116. Number of bony dermal callosities in the plastron reduced. Absent = 0, present = 1. Primitively the turtle plastron is composed of one midline element (entoplastron) and at least five pairs of bones (epi-, hyo-, meso-, hypo- and xiphiplastra) although some forms may have more than one pair of mesoplastra (Odontochelys semitestacea and Proterochersis robusta). In some clades, only a deep dermal ossification represents these elements and an overlying superficial dermal callosity is absent (Meylan 1987, character 9). Three or fewer pairs of dermal callosities in the plastron, as seen in members of the Trionychinae, is considered derived.
117. Suprascapular fontanelles. Absent = 0, present = 1. Primitively the adult turtle carapace is closed at the junction of the nuchal, first costal and first neural bones. An opening in this region, as seen in certain members of the Trionychinae is considered derived.
118. Shape of epiplastron. Triangular = 0, I-shaped = 1, J-shaped = 2. Primitively the epiplastron of turtles is a more or less triangular element with a variable exterior margin. In certain trionychids it is reduced to an I-shaped (1) or J-shaped (2) deep dermal ossification.
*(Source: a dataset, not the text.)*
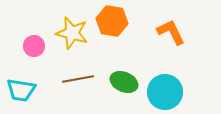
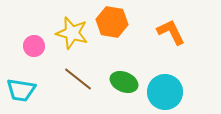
orange hexagon: moved 1 px down
brown line: rotated 48 degrees clockwise
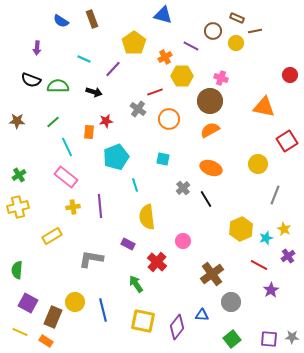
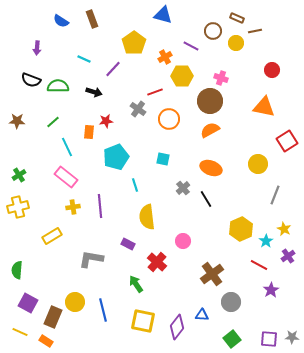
red circle at (290, 75): moved 18 px left, 5 px up
cyan star at (266, 238): moved 3 px down; rotated 16 degrees counterclockwise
119. Bridge length. Long bridge = 0, short bridge = 1. In most turtles, including most primitive forms, the bridge is long, about one-third of the total plastron length. In those forms in which it is shorter, one-quarter or less of plastron length as in Chelydra serpentina, Staurotypus or Apalone, this is considered a derived condition.
120. Medial process of jugal. Present = 0, absent = 1. Most turtles have a medially directed process of the jugal that articulates with the pterygoid or pterygoid and palatine (Gaffney 1979, p. 79). Where this medial process is absent, as in Dermochelys coriacea, this is considered a derived condition.
121. Coracoid length. Dorsal process of scapula longer than coracoids = 0, coracoids longer than dorsal process of scapula = 1. Turtles have a triradiate pectoral girdle in which the dorsal process of the scapula is normally the longest of the three processes. Those forms in which the coracoid is longer than the dorsal process of the scapula, as in Dermochelys, Lepidochelys kempi or Podocnemis, are considered to have a derived condition.
122. Wide angle between dorsal process and acromion process of scapula. About right angle = 0, angle > 105 = 1. The dorsal process of the scapula forms an approximate right angle in Proganochelys and most turtles. Where this wider (>105o as in most testudinids) this can be considered a derived condition.
123. Pectineal process of pubis expanded. No = 0, yes = 1. In most turtles, including Proganochelys, the pectineal process (lateral pubic process of Gaffney 1990, Fig. 144) is narrower than the inter-pubic contact. Those forms in which this process is as wide or wider than the interpubic contact, as in Lissemys, Apalone, and Dermochelys, can be considered to have a derived condition.
124. Humerus length. Femur longer than humerus = 0, femur shorter than humerus = 1. In most turtles including Proganochelys (Gaffney 1990, Fig. 151) the femur is longer than the humerus. In certain marine species (i.e., Dermochelys, Lepidochelys) and land tortoises (Geochelone, Gopherus) the femur is shorter than the humerus. The latter is considered as a derived condition.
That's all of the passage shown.